When enslaved people in Texas learned of their freedom on June 19, 1865, the Emancipation Proclamation had already been signed more than two years earlier. Freedom had been declared and the law had changed, yet the reality had not. The delay between what was promised and what was experienced became part of the story of Juneteenth itself. That history is one reason I have always found firsts to be so complicated.

Even in this decade, you can still be the first. That fact should probably surprise us more than it does. After decades of speeches about diversity, all the strategic plans about inclusion, all the public commitments to equity, and all the celebrations of representation, there are still many, many rooms where someone is walking in as the first.

The first woman to lead the company, the first Black partner in the firm, the first Latino superintendent in the district, the first Indigenous scientist in the laboratory, the first Asian American judge in the courthouse, or the first person of color in the executive office all represent breakthroughs that continue to occur in the twenty-first century.

The existence of those firsts tells us something important about progress, but it also tells us something important about delay.
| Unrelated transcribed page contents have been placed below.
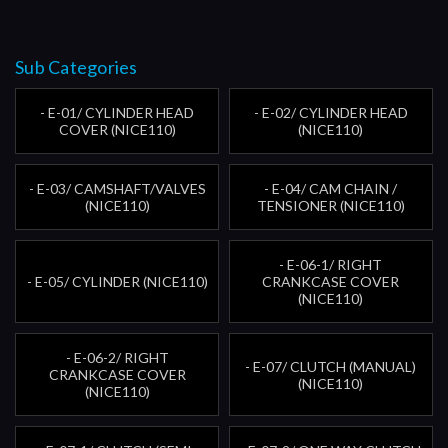
Sub Categories
- E-01/ CYLINDER HEAD
- E-02/ CYLINDER HEAD
COVER (NICE110)
(NICE110)
- E-03/ CAMSHAFT/VALVES
- E-04/ CAM CHAIN /
(NICE110)
TENSIONER (NICE110)
- E-06-1/ RIGHT
- E-05/ CYLINDER (NICE110)
CRANKCASE COVER
(NICE110)
- E-06-2/ RIGHT
- E-07/ CLUTCH (MANUAL)
CRANKCASE COVER
(NICE110)
(NICE110)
Juneteenth reminds us that delayed recognition is not a new phenomenon in American life. Freedom had already been declared. The question was whether institutions and individuals would recognize it.

What the First Reveals

To be first is an honor, but it is also a burden. It is not simply a line in a biography, a sentence in a press release, or a historical footnote attached to a title. Being first means carrying your own hopes while also carrying the hopes of people who have been waiting to see someone like themselves occupy a particular role. You earned the opportunity through preparation, experience, excellence, and sacrifice. You built a record and did the work necessary to get there. Yet once you arrive, you quickly realize that you are not only evaluated as an individual. You are often interpreted as a symbol, whether you asked for that role or not.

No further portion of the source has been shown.